C’è un momento nella storia europea in cui arte, fede, scienza e potere smettono di procedere separati e iniziano a dialogare in modo esplosivo. Quel momento si chiama Barocco. Ed è proprio questo universo complesso e spettacolare il cuore della grande mostra ospitata al Museo civico San Domenico di Forlì, promossa dalla Fondazione Cassa dei Risparmi di Forlì dal 21 febbraio al 28 giugno.
Un’epoca oltre lo stile, il Barocco come visione del mondo
La mostra, intitolata “Barocco. Il gran teatro delle idee”, non si limita a raccontare uno stile artistico. Propone invece una lettura ampia, quasi filosofica, di una stagione culturale che nasce dal confronto tra idee, tensioni spirituali e trasformazioni politiche. Il Barocco non è solo ornamento e teatralità: è un linguaggio che interpreta il mondo, lo amplifica e lo mette in scena.
Roma al centro, l’Europa come palcoscenico
All’origine di questa stagione c’è Roma, laboratorio artistico e politico del Seicento. Da lì il nuovo linguaggio si diffonde nelle corti europee, accompagnando i cambiamenti del quadro internazionale. Nella seconda metà del XVII secolo il Barocco diventa il codice visivo del potere, capace di rappresentare autorità, fede e prestigio attraverso immagini di forte impatto emotivo.
Le radici culturali, dall’antico a Caravaggio
Per comprendere davvero la nascita del Barocco, il percorso espositivo guarda anche indietro.

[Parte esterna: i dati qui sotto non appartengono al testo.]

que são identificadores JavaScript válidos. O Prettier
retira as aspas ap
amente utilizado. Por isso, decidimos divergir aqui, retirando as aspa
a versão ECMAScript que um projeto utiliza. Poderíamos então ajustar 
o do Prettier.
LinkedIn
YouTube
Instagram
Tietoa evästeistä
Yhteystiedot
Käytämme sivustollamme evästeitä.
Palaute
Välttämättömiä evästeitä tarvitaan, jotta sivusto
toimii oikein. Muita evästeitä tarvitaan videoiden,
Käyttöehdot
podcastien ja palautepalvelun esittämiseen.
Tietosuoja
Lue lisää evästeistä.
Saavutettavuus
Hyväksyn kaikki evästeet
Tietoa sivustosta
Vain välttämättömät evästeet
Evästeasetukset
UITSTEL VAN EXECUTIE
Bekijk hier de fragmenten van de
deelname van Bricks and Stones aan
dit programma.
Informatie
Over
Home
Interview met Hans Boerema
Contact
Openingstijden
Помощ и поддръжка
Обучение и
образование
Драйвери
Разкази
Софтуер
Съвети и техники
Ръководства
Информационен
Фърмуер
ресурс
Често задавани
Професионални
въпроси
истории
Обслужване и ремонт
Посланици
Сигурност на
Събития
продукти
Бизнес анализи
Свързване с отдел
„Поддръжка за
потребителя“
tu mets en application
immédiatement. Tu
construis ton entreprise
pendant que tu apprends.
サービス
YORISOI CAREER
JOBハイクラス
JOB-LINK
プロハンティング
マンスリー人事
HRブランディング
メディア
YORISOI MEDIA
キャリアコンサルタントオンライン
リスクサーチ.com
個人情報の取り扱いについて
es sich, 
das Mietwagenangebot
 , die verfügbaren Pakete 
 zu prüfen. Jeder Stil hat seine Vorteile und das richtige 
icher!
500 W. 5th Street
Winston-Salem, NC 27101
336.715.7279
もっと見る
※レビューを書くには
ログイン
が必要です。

Dalle rappresentazioni dell’età ellenistica alla tensione spaziale del tardo manierismo, fino al realismo intenso di Caravaggio, attraversato da una dimensione interiore che anticipa i cosiddetti “sensi della mistica”. È in questo intreccio di eredità e innovazione che prende forma una nuova sensibilità artistica.

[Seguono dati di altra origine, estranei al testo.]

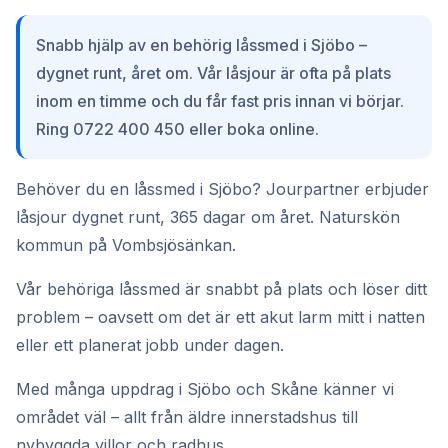
Snabb hjälp av en behörig låssmed i Sjöbo –
dygnet runt, året om. Vår låsjour är ofta på plats
inom en timme och du får fast pris innan vi börjar.
Ring 0722 400 450 eller boka online.
Behöver du en låssmed i Sjöbo? Jourpartner erbjuder
låsjour dygnet runt, 365 dagar om året. Naturskön
kommun på Vombsjösänkan.
Vår behöriga låssmed är snabbt på plats och löser ditt
problem – oavsett om det är ett akut larm mitt i natten
eller ett planerat jobb under dagen.
Med många uppdrag i Sjöbo och Skåne känner vi
området väl – allt från äldre innerstadshus till
nybyggda villor och radhus.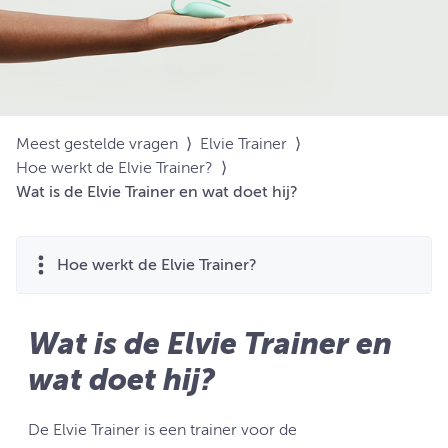
Meest gestelde vragen
⟩
Elvie Trainer
⟩
Hoe werkt de Elvie Trainer?
⟩
Wat is de Elvie Trainer en wat doet hij?
Hoe werkt de Elvie Trainer?
Wat is de Elvie Trainer en
wat doet hij?
De Elvie Trainer is een trainer voor de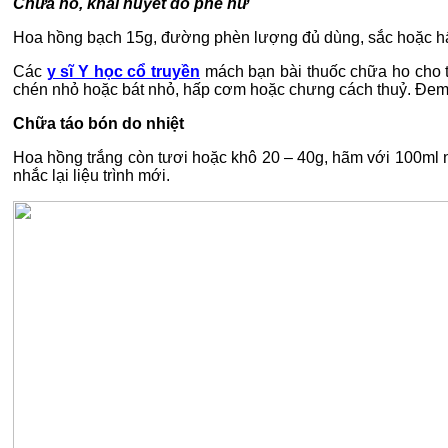
Chữa ho, khái huyết do phế hư
Hoa hồng bạch 15g, đường phèn lượng đủ dùng, sắc hoặc hấ
Các
y sĩ Y học cổ truyền
mách bạn bài thuốc chữa ho cho t
chén nhỏ hoặc bát nhỏ, hấp cơm hoặc chưng cách thuỷ. Đem ra
Chữa táo bón do nhiệt
Hoa hồng trắng còn tươi hoặc khô 20 – 40g, hãm với 100ml nư
nhắc lại liệu trình mới.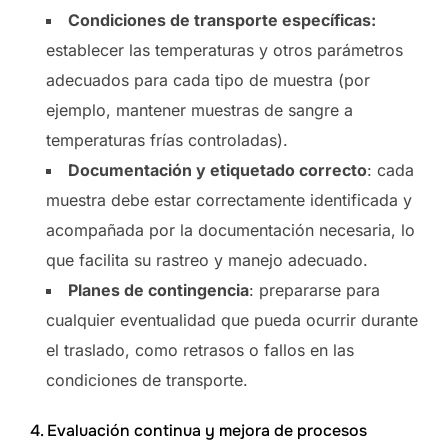
Condiciones de transporte específicas:
establecer las temperaturas y otros parámetros
adecuados para cada tipo de muestra (por
ejemplo, mantener muestras de sangre a
temperaturas frías controladas).
Documentación y etiquetado correcto
: cada
muestra debe estar correctamente identificada y
acompañada por la documentación necesaria, lo
que facilita su rastreo y manejo adecuado.
Planes de contingencia
: prepararse para
cualquier eventualidad que pueda ocurrir durante
el traslado, como retrasos o fallos en las
condiciones de transporte.
4. Evaluación continua y mejora de procesos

Oltre i pregiudizi, la rivalutazione nel Novecento
Per lungo tempo il Barocco è stato giudicato eccessivo, teatrale, perfino decadente. Solo nel corso del Novecento la critica storica ne ha riconosciuto la straordinaria complessità formale e culturale. Questa mostra si inserisce proprio in quella prospettiva di rilettura, restituendo al periodo la sua centralità nella storia dell’arte europea.
Oltre duecento opere tra grandi maestri e dialoghi inattesi
Le sale del Museo civico San Domenico ospitano oltre 200 opere, grazie anche alla collaborazione delle Gallerie Nazionali di Arte Antica di Roma, Palazzo Barberini e Galleria Corsini. Nel percorso emergono capolavori di Gian Lorenzo Bernini, Francesco Borromini, Guercino, Peter Paul Rubens, ma anche presenze più tarde e dialoganti come Francis Bacon, Giovanni Boldini, Giorgio de Chirico, Lucio Fontana e Umberto Boccioni. Un confronto che attraversa i secoli e mostra quanto l’eredità barocca sia ancora viva.

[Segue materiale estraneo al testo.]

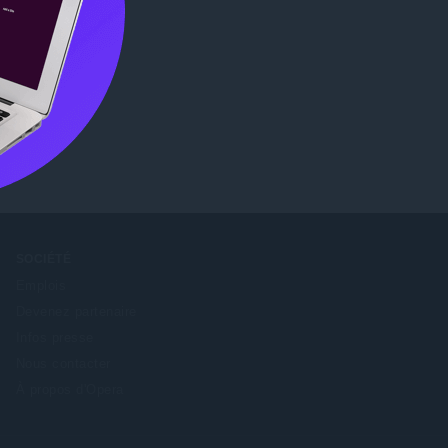
s)
Chrome
SOCIÉTÉ
Emplois
Devenez partenaire
Infos presse
Nous contacter
À propos d'Opera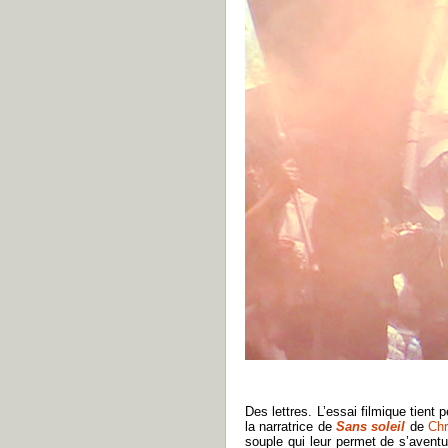
Des lettres. L’essai filmique tien
la narratrice de
Sans soleil
de
Chr
souple qui leur permet de s’avent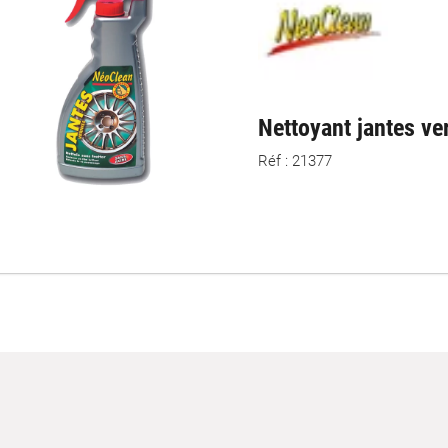
Nettoyant jantes ve
Réf : 21377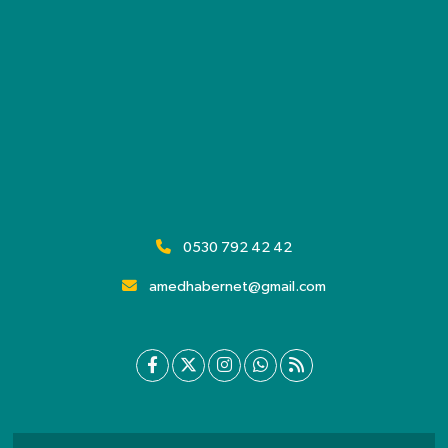
0530 792 42 42
amedhabernet@gmail.com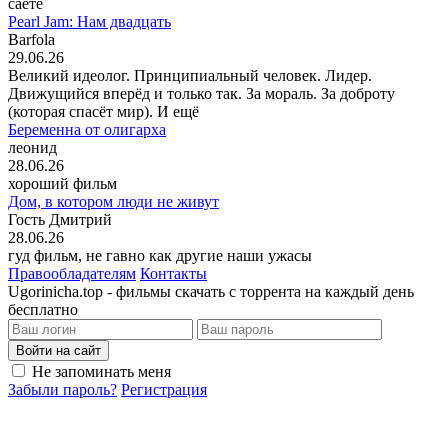
саете
Pearl Jam: Нам двадцать
Barfola
29.06.26
Великий идеолог. Принципиальный человек. Лидер.
Движущийся вперёд и только так. За мораль. За доброту
(которая спасёт мир). И ещё
Беременна от олигарха
леонид
28.06.26
хороший фильм
Дом, в котором люди не живут
Гость Дмитрий
28.06.26
гуд фильм, не гавно как другие наши ужасы
Правообладателям
Контакты
Ugorinicha.top - фильмы скачать с торрента на каждый день
бесплатно
Войти на сайт
Не запоминать меня
Забыли пароль?
Регистрация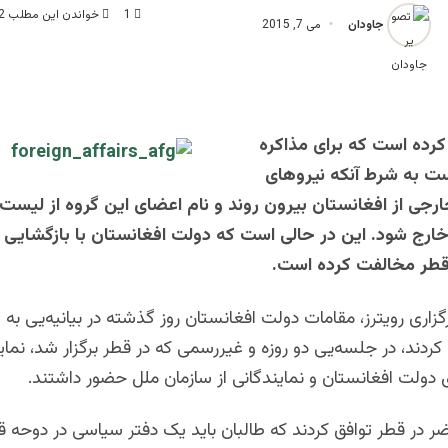
1
خواندن این مطلب 2 دقیقه زمان میبرد
جاودان
می 7, 2015
 کرده است که برای مذاکره
ت به شرط آنکه نیروهای
ارجی از افغانستان بیرون روند و نام اعضای این گروه از لیست
ارج شود. این در حالی است که دولت افغانستان با بازگشایی
 قطر مخالفت کرده است.
زاری رویترز، مقامات دولت افغانستان روز گذشته در بیانیه‌یی به ا
 کردند، در جلسه‌یی دو روزه و غیررسمی که در قطر برگزار شد، نماین
 دولت افغانستان و نمایندگانی از سازمان ملل حضور داشتند.
ر در قطر توافق کردند که طالبان باید یک دفتر سیاسی در دوحه ق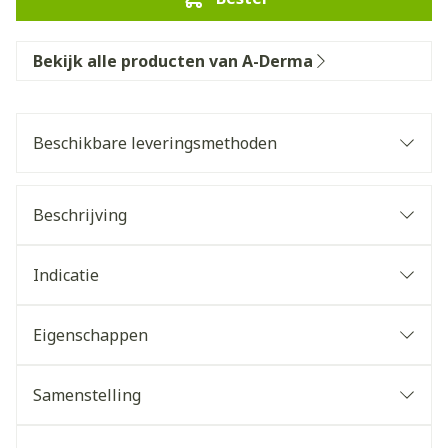
Bekijk alle producten van A-Derma
Beschikbare leveringsmethoden
Beschrijving
Indicatie
Eigenschappen
Samenstelling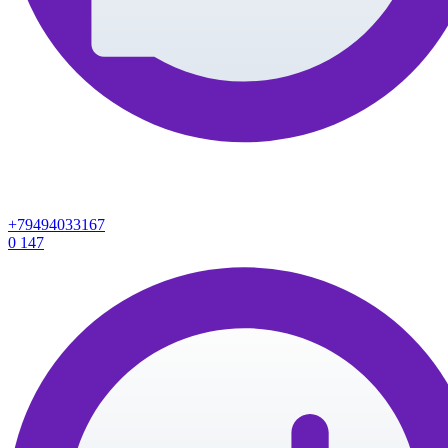
+79494033167
0
147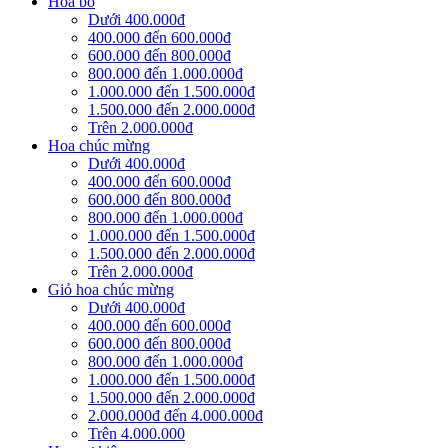
Hoa bó
Dưới 400.000đ
400.000 đến 600.000đ
600.000 đến 800.000đ
800.000 đến 1.000.000đ
1.000.000 đến 1.500.000đ
1.500.000 đến 2.000.000đ
Trên 2.000.000đ
Hoa chúc mừng
Dưới 400.000đ
400.000 đến 600.000đ
600.000 đến 800.000đ
800.000 đến 1.000.000đ
1.000.000 đến 1.500.000đ
1.500.000 đến 2.000.000đ
Trên 2.000.000đ
Giỏ hoa chúc mừng
Dưới 400.000đ
400.000 đến 600.000đ
600.000 đến 800.000đ
800.000 đến 1.000.000đ
1.000.000 đến 1.500.000đ
1.500.000 đến 2.000.000đ
2.000.000đ đến 4.000.000đ
Trên 4.000.000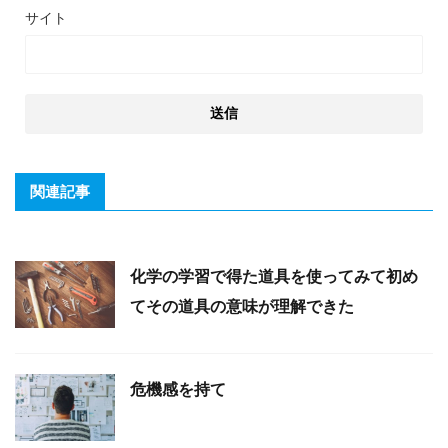
サイト
関連記事
化学の学習で得た道具を使ってみて初め
てその道具の意味が理解できた
危機感を持て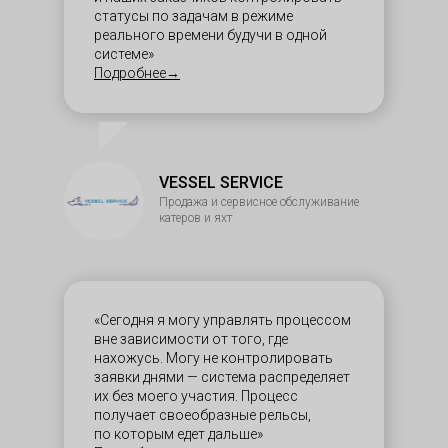
статусы по задачам в режиме
реального времени будучи в одной
системе»
Подробнее→
VESSEL SERVICE
Продажа и сервисное обслуживание
катеров и яхт
«Сегодня я могу управлять процессом
вне зависимости от того, где
нахожусь. Могу не контролировать
заявки днями — система распределяет
их без моего участия. Процесс
получает своеобразные рельсы,
по которым едет дальше»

Un percorso in dieci sezioni tra arte e potere
Il progetto espositivo, articolato in dieci sezioni, si sviluppa tra la Chiesa di San Giacomo e gli ambienti che un tempo ospitavano la biblioteca del convento. Qui il visitatore è accompagnato in un viaggio che mette in luce il rapporto tra arte, committenza e rappresentazione del potere. Perché il Barocco è stato anche questo: un grande teatro in cui le immagini costruivano consenso, identità e visione politica.
La mostra forlivese offre dunque una prospettiva ampia e stratificata, capace di collegare passato e presente. Non un semplice omaggio a un’epoca, ma un invito a rileggere uno dei momenti più intensi e affascinanti della cultura europea.